### TASK STATEMENT
How many lines in the material below contain the word "Texas"? Answer with the number alone.

### EXTRACTED ENTRIES
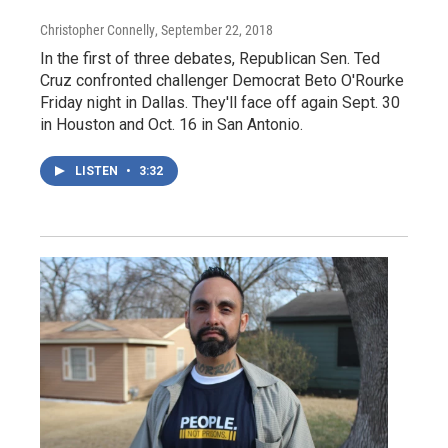
Christopher Connelly
, September 22, 2018
In the first of three debates, Republican Sen. Ted
Cruz confronted challenger Democrat Beto O'Rourke
Friday night in Dallas. They'll face off again Sept. 30
in Houston and Oct. 16 in San Antonio.
LISTEN
•
3:32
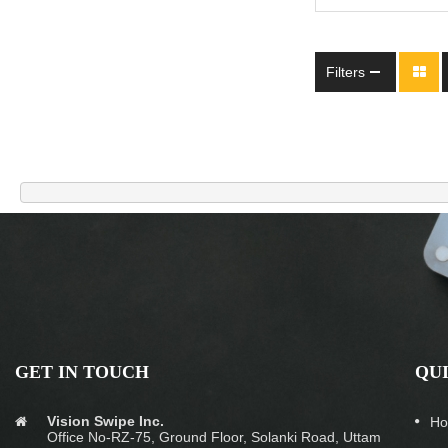
Filters
GET IN TOUCH
QU
Vision Swipe Inc.
H
Office No-RZ-75, Ground Floor, Solanki Road, Uttam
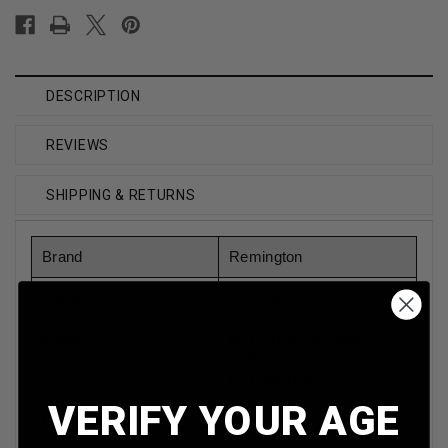
DESCRIPTION
REVIEWS
SHIPPING & RETURNS
Brand
Remington
Caliber
45 Auto
Model
HTP (High Terminal
Performance)
RTP45AP2A
VERIFY YOUR AGE
Bullet Weight
185 Grain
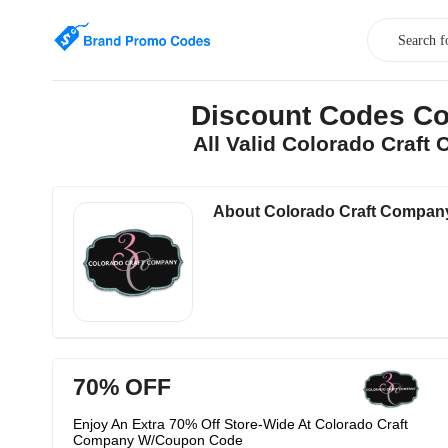
Discount Codes Co
All Valid Colorado Craf
About Colorado Craft Compan
70% OFF
Enjoy An Extra 70% Off Store-Wide At Colorado Craft
Company W/Coupon Code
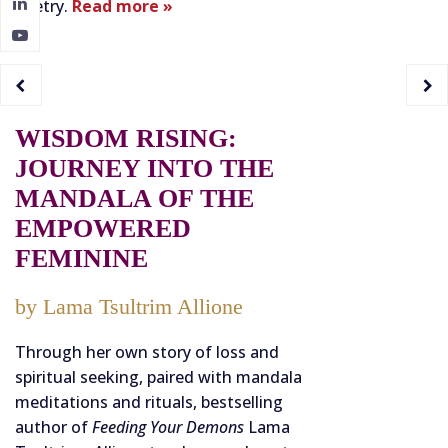
poetry.
Read more »
WISDOM RISING:
JOURNEY INTO THE
MANDALA OF THE
EMPOWERED
FEMININE
by Lama Tsultrim Allione
Through her own story of loss and
spiritual seeking, paired with mandala
meditations and rituals, bestselling
author of
Feeding Your Demons
Lama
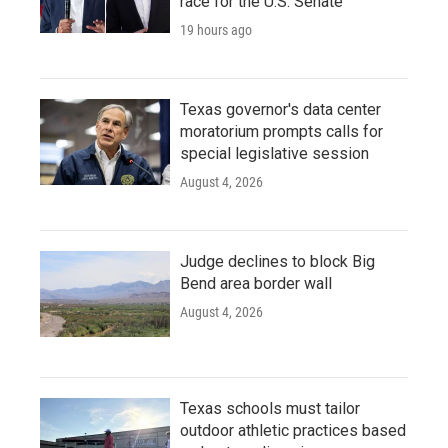
race for the U.S. Senate
19 hours ago
Texas governor's data center
moratorium prompts calls for
special legislative session
August 4, 2026
Judge declines to block Big
Bend area border wall
August 4, 2026
Texas schools must tailor
outdoor athletic practices based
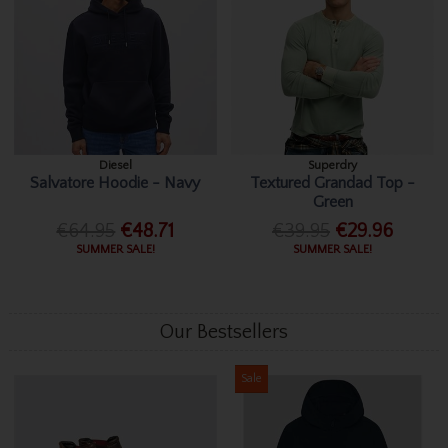
Diesel
Superdry
Salvatore Hoodie - Navy
Textured Grandad Top -
Green
€64.95
€48.71
€39.95
€29.96
SUMMER SALE!
SUMMER SALE!
Our Bestsellers
Sale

### ANSWER FOR THIS EXERCISE
2